DIRECTIONS
Whenever a line in the material below contains "District", copy that line.

PROVIDED MATERIAL
============
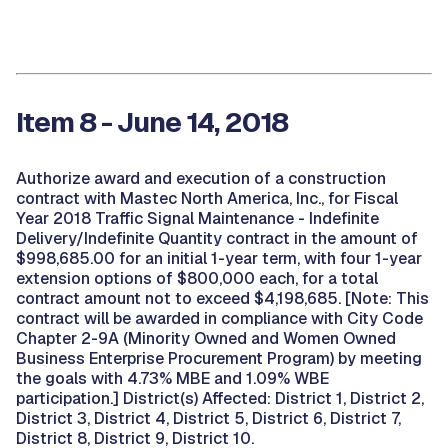
Item 8 - June 14, 2018
Authorize award and execution of a construction
contract with Mastec North America, Inc., for Fiscal
Year 2018 Traffic Signal Maintenance - Indefinite
Delivery/Indefinite Quantity contract in the amount of
$998,685.00 for an initial 1-year term, with four 1-year
extension options of $800,000 each, for a total
contract amount not to exceed $4,198,685. [Note: This
contract will be awarded in compliance with City Code
Chapter 2-9A (Minority Owned and Women Owned
Business Enterprise Procurement Program) by meeting
the goals with 4.73% MBE and 1.09% WBE
participation.] District(s) Affected: District 1, District 2,
District 3, District 4, District 5, District 6, District 7,
District 8, District 9, District 10.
============
OUTPUT FOR THIS EXERCISE
participation.] District(s) Affected: District 1, District 2,
District 3, District 4, District 5, District 6, District 7,
District 8, District 9, District 10.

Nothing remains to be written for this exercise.